Damon Lindelof is a major player here, the writer behind such other head-scratchers as Lost and Prometheus, and his stroke is evident in the first hour of Leftovers. This is one reason why the show likely defies those happening upon it as they lounge on the couch and flip through channels until they hit HBO – The Leftovers isn’t at all a casual watch. Lindelof shares creator credit with Tom Perrotta, who wrote and published Leftovers as a novel before turning it to the small screen, and it appears they’ve both adopted the “mystery box” theory posed once by J.J. Abrams. The Leftovers shows us the box, shows the top and bottom and sides and practically makes us beg to see what’s inside it – and Lindelof and Co. are aware that that mystery itself is more compelling than actually opening the box. The main box – containing the answer to the question where did the departed go, and why were they taken? – is the framework for the entire show.
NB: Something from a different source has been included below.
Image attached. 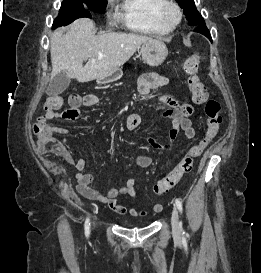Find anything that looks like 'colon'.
<instances>
[{"instance_id":"colon-1","label":"colon","mask_w":261,"mask_h":273,"mask_svg":"<svg viewBox=\"0 0 261 273\" xmlns=\"http://www.w3.org/2000/svg\"><path fill=\"white\" fill-rule=\"evenodd\" d=\"M201 62L200 53L196 52L185 58L183 71L187 77V85L192 97L198 105L205 106L207 116L205 136L193 145L183 159L165 177L160 179L153 187V192L162 195L173 188L184 175L193 169L194 159L199 157L209 142L218 134L222 118L220 116V104L214 99H208L207 90L199 75ZM81 99L78 95L69 98V107L64 108V100L61 96L54 95L49 97L44 105L45 115L51 110L62 112V119L74 120L79 115ZM39 149L42 152H61V143L53 137L52 132L47 127L45 116L40 118L33 127Z\"/></svg>"}]
</instances>
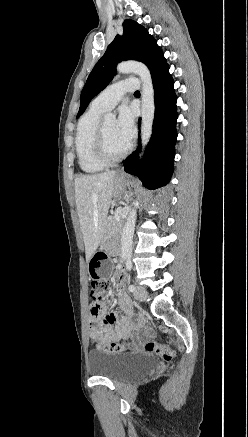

One difference from previous efforts Lost and Prometheus might be that The Leftovers doesn’t really seem like it will actually ever open that box; this is apparent even after the first episode. Mining the emotional fallout from such a freaky and indiscriminate occurrence seems to be the focus here, and it’s a refreshing focus at that. Lost and Prometheus opened the mystery box in different ways – Lost succeeded in grand fashion where Prometheus did not – but the best parts of both were in those head-scratching WTF moments of pure mystery. That’s promising for The Leftovers, both in the short- and long-term game.
The pilot takes place on the three-year anniversary of the event (which some have dubbed The Departure), since declared a national holiday of remembrance. Mapleton, like every other town, is having a Heroes Day Parade. This is where most of the disparate threads we’re handed at the beginning of the episode begin to come together: Kevin is tasked with the public peace at this powderkeg gathering, Kevin’s daughter Jill attends either to truly reflect on those who’ve left or just to piss her dad off, a minister played by Christopher Eccleston asserts his position that The Departure was not The Rapture, and the cult known as the Guilty Remnant shows up to stir all of these ingredients until the pot boils over.
As with Lost, there’s a healthy amount of symbolism here that demands outright attention. This is one reason why The Leftovers is tough to watch, because the deer and the dogs that Kevin encounters are clearly meant to represent something and because that something is not, in fact, very clear at all. But while the symbolism and ambiguity and WTFness of The Leftovers could conceivably be formed into a bite-sized weekly morsel, it’s the emotion and pain that those who’ve been left behind still feel that really makes The Leftovers a demanding series. On one side of the coin the show is a puzzle, a game that we can piece together week by week; the flip side appeals not to the brain but to the heart, cheesy as it might sound, and it’s a major virtue of the series that you’re unable to take one side without the other.
So The Leftovers isn’t easygoing viewing, but it is one of the most important new shows of the past year.